# **CMOS Integrated Nanophotonics – Enabling Technology for Exascale Computing Systems**

Solomon Assefa, William M. J. Green, Alexander Rylyakov, Clint Schow, Folkert Horst\* and Yurii A. Vlasov IBM Thomas J. Watson Research Center, Yorktown Heights, NY 10598, USA; \*IBM Zurich GMBH, Rueshlikon, Switzerland

**Abstract:** CMOS Integrated Nanophotonics allows ultra-dense monolithic single-chip integration of optical and electrical functions. This technology can enable future Exaflops supercomputers by connecting racks, modules, and chips together with ultra-low power massively parallel optical interconnects.

© 2010 Optical Society of America

OCIS codes: (200.4650) Optical interconnects; (130.0250) Optoelectronics; (250.5300) Photonic integrated

#### 1. Introduction

High-performance computing (HPC) systems capable of delivering Exaflops (10<sup>18</sup> floating point operations per second) performance are envisioned to become a reality by the end of this decade. Scaling computing systems to Exaflops will require tremendous increases in communications bandwidth, but with greatly reduced power consumption per communicated bit as compared to today's Petaflops machines. To enable such HPC systems, hundreds of millions of optical interconnects will be required at all system levels connecting racks, modules and chips together. CMOS Integrated Nanophotonics technology allows monolithic integration of deeply scaled optical circuits into the front-end of a standard CMOS process, thus opening a way towards massively parallel Terabit/sec-class optical transceivers on a single CMOS die, drastically decreasing the cost and power consumption.
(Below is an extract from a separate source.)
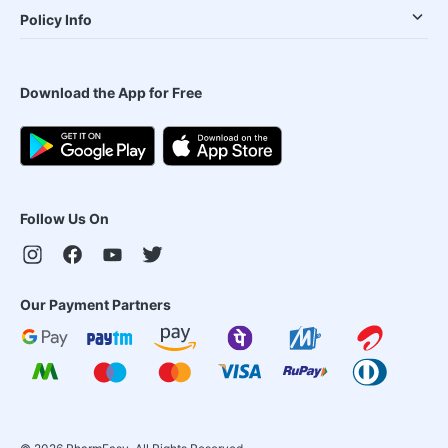
Policy Info
Download the App for Free
Follow Us On
Our Payment Partners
### 2. CMOS front-end integration of nanophotonic components

Here we report the proof-of-principle demonstration of dense integration of electronic and nanophotonic components performed at the IBM Research pilot CMOS line using 200 mm SOI wafers (SOITEC) having a 220 nm silicon device layer on top of a 2  $\mu$ m BOX.



**Figure 1**. **A).** Schematic flow diagram of processing flow in the front-end of the CMOS line. Several nanophotonics processing modules are added at corresponding steps to incorporate modulators, detectors, and fiber couplers into the CMOS circuitry. **B).** Microphotograph of a part of a CMOS die with tightly integrated CMOS and Nanophotonics circuitry comprising break-out CMOS digital (RO) and analog (TIA/LA, DRV) circuits as well as full 6-channel receiver (6-ch RX) and 6-channel transmitter (6-ch TX).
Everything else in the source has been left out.